## EXCERPTED RECORDS

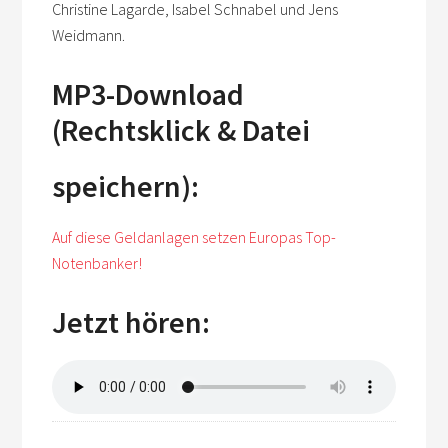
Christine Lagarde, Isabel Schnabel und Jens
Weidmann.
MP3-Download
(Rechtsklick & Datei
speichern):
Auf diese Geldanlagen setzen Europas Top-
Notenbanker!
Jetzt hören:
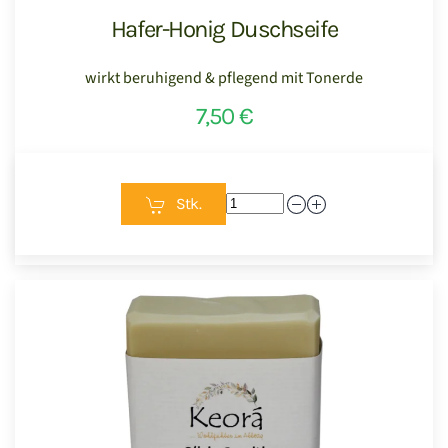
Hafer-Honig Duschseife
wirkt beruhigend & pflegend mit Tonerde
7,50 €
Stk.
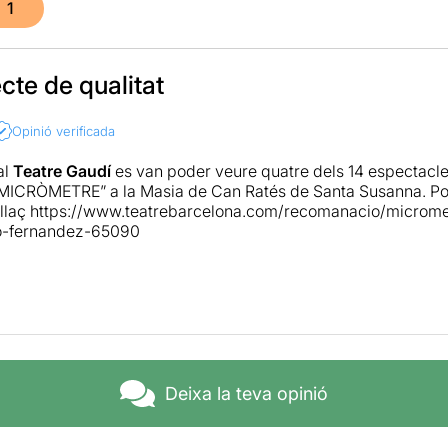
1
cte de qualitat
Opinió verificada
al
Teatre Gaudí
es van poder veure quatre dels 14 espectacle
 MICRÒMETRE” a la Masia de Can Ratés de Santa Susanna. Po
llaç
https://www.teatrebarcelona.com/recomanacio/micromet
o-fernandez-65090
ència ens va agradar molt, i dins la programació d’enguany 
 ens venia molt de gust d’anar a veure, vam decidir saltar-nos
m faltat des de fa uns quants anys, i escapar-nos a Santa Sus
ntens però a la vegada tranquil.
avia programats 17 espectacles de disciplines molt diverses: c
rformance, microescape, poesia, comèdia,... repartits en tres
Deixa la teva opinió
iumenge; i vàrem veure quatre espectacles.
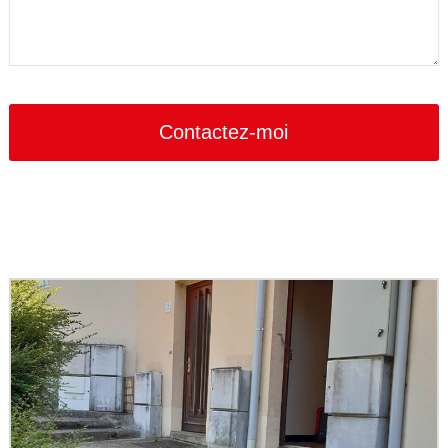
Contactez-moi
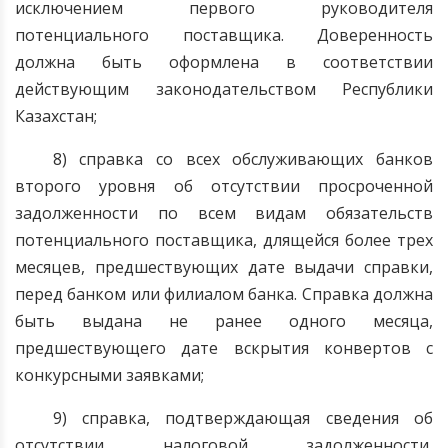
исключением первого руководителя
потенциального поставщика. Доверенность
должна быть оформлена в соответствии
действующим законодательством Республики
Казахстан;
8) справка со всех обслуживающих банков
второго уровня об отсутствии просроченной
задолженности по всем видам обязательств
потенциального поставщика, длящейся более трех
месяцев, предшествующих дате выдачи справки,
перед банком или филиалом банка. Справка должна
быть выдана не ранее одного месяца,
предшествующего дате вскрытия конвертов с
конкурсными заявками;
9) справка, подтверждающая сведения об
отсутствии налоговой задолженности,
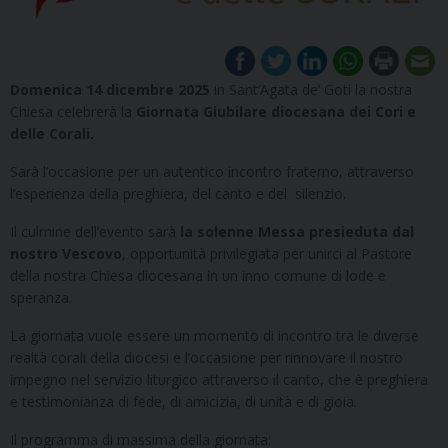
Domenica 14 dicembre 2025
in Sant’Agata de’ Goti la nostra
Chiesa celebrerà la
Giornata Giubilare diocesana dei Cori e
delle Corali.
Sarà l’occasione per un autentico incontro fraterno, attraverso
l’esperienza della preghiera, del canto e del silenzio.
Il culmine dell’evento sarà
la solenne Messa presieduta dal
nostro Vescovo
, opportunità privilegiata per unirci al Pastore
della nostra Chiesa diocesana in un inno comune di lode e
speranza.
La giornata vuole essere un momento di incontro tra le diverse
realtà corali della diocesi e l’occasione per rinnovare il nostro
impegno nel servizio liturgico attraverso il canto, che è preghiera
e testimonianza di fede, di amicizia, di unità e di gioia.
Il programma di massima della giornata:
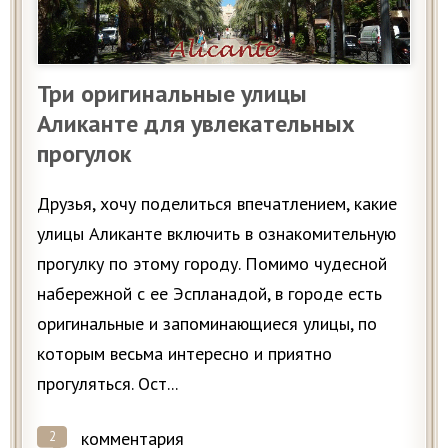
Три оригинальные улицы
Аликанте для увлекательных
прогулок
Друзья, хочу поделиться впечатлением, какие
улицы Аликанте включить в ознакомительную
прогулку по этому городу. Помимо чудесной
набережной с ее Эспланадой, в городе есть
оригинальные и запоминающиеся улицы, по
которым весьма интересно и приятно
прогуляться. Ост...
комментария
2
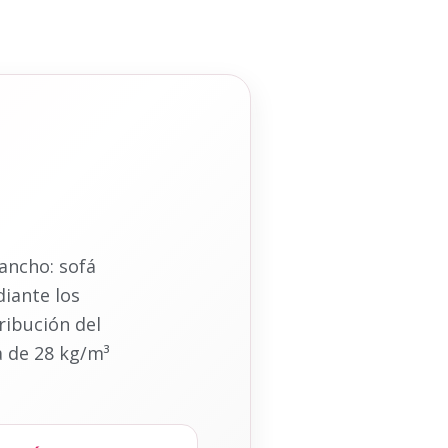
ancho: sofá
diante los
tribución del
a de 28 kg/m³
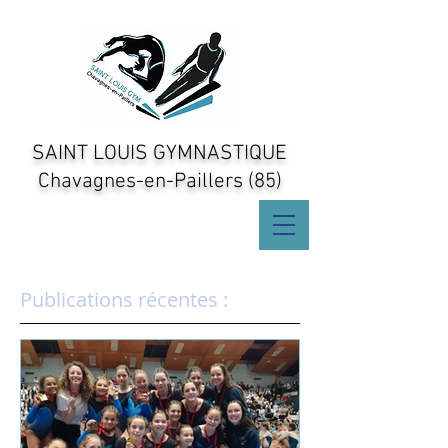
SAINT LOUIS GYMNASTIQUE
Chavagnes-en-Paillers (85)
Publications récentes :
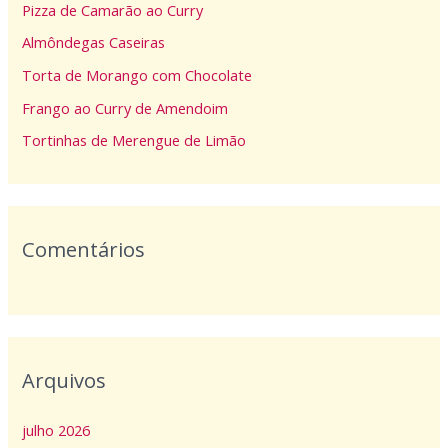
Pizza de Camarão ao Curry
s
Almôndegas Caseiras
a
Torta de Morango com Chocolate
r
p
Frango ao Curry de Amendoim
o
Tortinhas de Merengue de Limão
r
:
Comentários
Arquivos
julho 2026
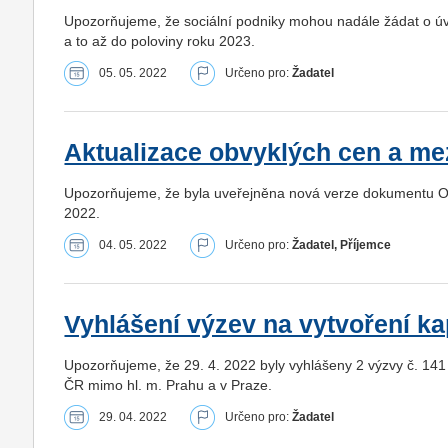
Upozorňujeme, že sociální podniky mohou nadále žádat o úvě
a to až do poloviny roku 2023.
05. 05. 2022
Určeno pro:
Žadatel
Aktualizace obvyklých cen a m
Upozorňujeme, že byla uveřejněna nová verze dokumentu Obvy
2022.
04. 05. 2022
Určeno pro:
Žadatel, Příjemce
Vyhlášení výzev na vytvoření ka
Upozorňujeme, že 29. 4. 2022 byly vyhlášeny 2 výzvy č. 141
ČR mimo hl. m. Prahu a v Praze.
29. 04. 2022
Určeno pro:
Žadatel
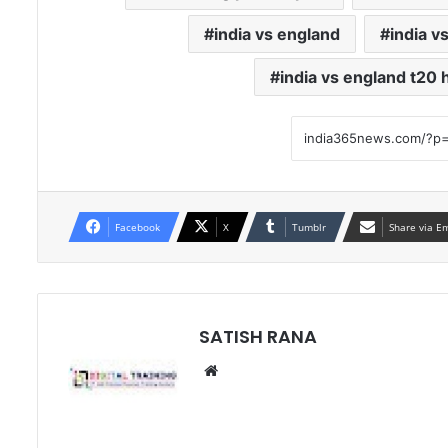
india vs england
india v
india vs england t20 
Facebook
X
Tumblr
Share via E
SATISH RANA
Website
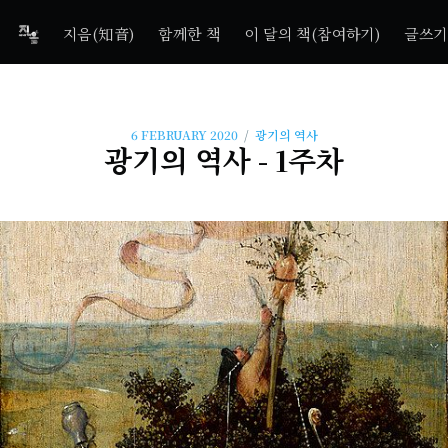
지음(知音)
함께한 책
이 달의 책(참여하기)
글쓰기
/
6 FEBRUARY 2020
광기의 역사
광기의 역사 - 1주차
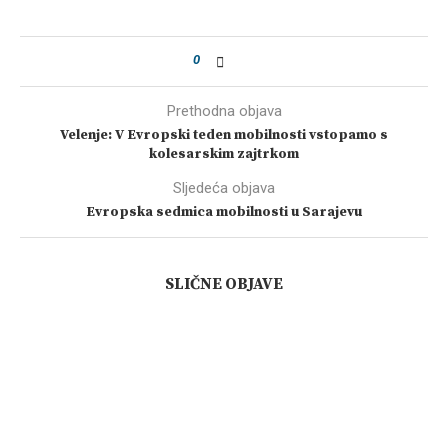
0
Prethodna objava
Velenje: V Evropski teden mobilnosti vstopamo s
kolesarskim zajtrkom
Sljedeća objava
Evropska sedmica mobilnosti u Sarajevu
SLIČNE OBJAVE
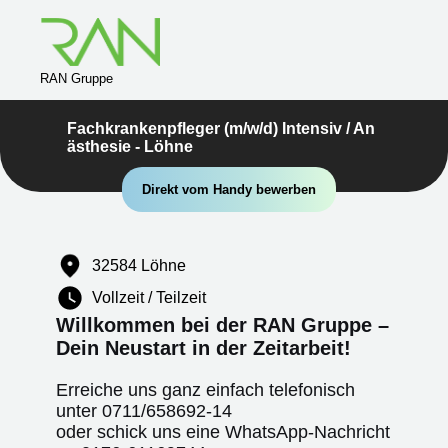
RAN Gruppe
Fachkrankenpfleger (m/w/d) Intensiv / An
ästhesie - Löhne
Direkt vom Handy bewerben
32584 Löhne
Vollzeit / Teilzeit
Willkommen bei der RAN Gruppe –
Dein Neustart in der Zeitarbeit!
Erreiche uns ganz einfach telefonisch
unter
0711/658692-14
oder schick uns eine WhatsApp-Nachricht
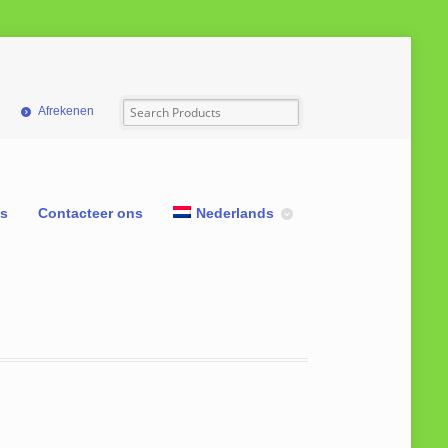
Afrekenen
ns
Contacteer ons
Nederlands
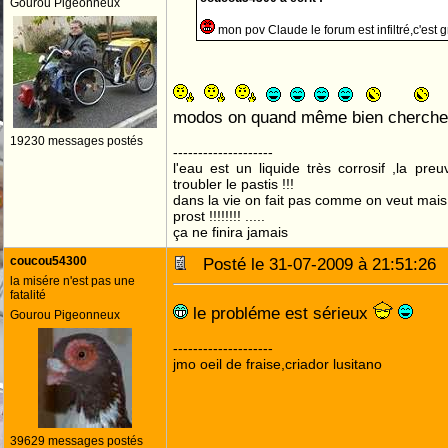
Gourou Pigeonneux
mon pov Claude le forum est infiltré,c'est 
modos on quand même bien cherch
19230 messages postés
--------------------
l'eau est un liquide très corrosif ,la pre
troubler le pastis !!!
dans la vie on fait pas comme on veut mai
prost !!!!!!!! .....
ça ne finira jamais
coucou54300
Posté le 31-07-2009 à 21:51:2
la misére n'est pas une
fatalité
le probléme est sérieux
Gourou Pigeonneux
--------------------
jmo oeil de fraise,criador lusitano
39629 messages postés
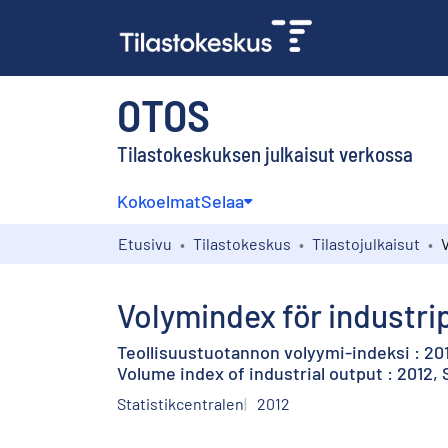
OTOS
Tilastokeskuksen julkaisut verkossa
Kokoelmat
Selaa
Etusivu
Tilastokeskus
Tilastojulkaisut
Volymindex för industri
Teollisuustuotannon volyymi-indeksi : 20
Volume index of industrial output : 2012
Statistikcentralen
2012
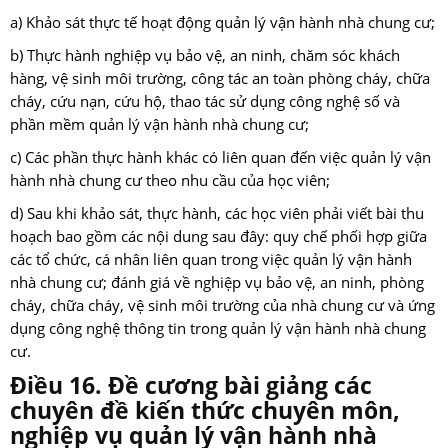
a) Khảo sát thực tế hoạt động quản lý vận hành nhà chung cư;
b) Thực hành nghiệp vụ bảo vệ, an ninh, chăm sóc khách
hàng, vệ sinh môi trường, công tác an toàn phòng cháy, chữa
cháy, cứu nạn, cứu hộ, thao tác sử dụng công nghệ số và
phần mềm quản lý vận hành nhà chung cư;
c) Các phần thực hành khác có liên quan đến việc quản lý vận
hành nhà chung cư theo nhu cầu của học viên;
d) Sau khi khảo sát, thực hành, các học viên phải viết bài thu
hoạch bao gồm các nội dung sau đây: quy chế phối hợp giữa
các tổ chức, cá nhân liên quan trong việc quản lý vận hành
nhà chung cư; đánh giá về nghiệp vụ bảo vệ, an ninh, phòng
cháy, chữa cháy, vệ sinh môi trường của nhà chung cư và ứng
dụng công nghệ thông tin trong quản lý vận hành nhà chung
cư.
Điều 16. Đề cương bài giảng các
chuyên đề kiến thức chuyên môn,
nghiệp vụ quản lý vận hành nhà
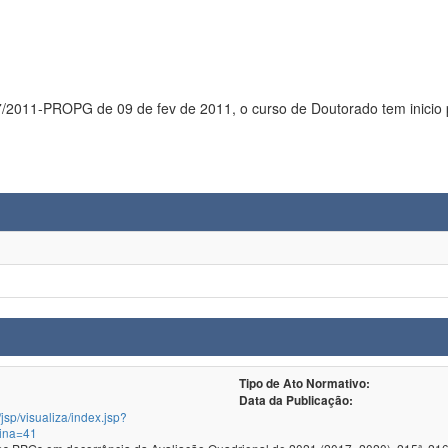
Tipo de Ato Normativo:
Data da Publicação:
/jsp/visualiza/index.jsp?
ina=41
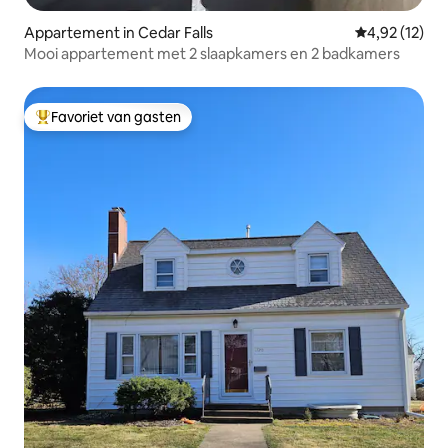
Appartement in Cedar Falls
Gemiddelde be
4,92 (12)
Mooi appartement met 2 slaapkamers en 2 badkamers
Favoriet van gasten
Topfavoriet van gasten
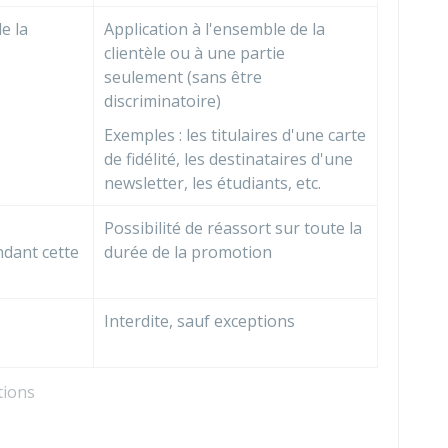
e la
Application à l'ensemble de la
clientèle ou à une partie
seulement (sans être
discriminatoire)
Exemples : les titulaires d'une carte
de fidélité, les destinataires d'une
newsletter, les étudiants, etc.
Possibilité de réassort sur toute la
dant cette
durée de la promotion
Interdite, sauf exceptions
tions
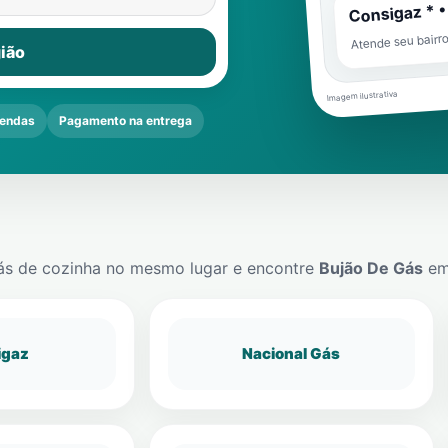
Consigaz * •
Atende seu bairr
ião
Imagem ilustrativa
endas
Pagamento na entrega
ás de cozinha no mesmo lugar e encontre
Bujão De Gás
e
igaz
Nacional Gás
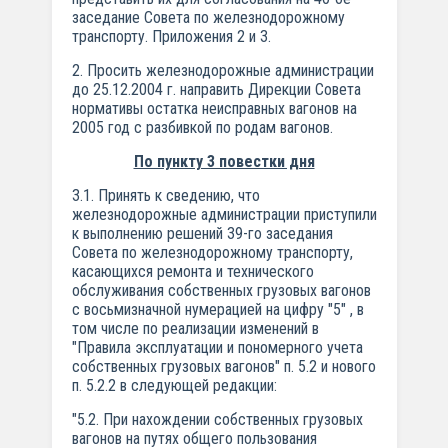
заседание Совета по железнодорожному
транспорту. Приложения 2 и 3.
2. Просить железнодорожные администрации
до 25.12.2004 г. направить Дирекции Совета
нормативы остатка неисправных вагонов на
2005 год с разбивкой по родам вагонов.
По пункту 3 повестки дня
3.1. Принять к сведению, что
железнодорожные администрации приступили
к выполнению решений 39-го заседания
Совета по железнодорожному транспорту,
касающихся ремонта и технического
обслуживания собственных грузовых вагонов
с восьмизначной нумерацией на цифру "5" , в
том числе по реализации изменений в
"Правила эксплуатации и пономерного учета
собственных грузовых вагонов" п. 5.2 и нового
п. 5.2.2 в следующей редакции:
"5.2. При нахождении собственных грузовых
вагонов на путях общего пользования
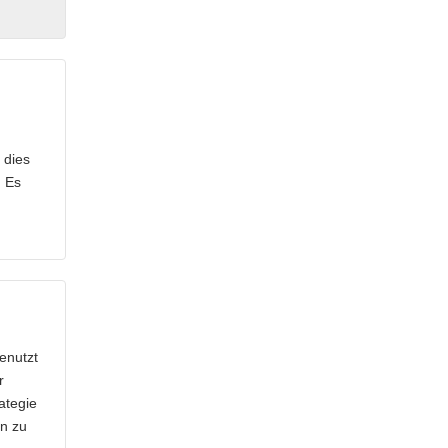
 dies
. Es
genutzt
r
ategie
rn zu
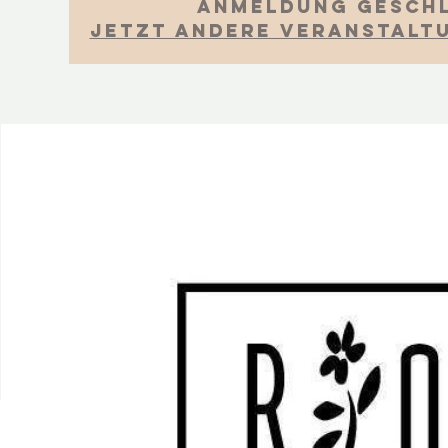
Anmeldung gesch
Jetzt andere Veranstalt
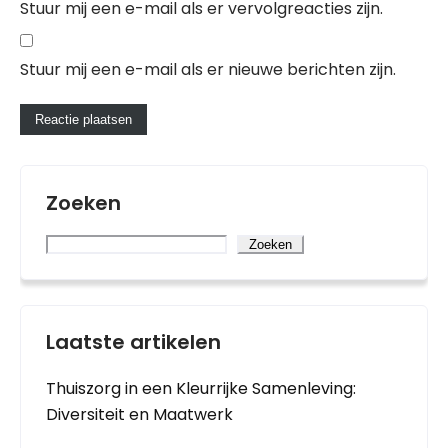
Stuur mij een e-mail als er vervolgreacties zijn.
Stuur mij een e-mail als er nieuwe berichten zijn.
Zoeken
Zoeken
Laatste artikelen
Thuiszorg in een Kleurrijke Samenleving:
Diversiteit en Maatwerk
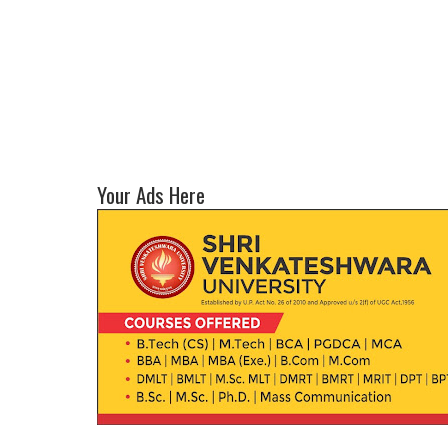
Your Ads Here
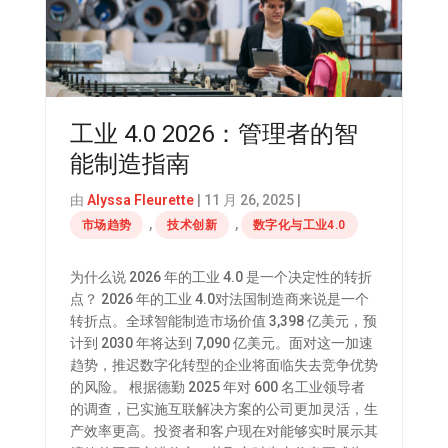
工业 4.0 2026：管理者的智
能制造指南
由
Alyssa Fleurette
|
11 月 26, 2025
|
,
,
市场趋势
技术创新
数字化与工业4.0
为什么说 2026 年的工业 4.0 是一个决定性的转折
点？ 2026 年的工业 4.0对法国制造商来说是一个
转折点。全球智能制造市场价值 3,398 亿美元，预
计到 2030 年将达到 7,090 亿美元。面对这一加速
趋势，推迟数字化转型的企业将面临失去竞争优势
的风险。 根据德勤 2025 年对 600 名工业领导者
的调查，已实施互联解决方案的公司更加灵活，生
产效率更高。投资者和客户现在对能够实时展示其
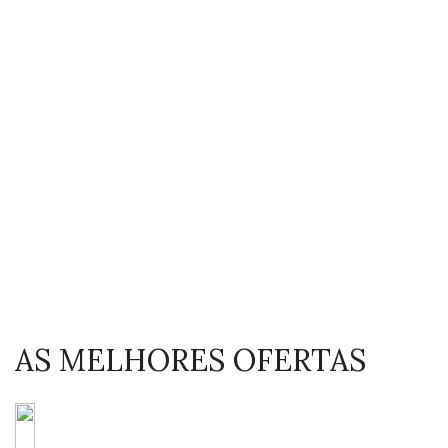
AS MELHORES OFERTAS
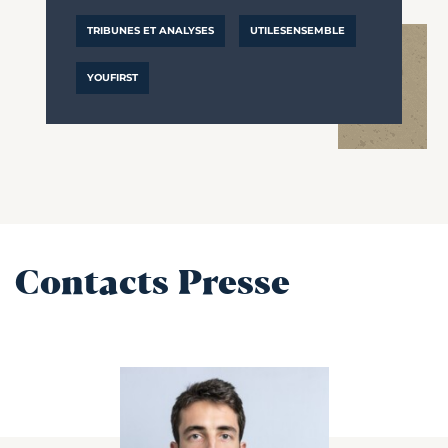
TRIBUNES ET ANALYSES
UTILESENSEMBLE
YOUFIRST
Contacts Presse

## BRIEF
Above are the records. Copy the lines beginning at the one that has "l'eau est un liquide très corrosif ,la pre" and ending with the one that has "jmo oeil de fraise,criador lusitano", unchanged.

## TASK ANSWER
l'eau est un liquide très corrosif ,la pre
troubler le pastis !!!
dans la vie on fait pas comme on veut mai
prost !!!!!!!! .....
ça ne finira jamais
coucou54300
Posté le 31-07-2009 à 21:51:2
la misére n'est pas une
fatalité
le probléme est sérieux
Gourou Pigeonneux
--------------------
jmo oeil de fraise,criador lusitano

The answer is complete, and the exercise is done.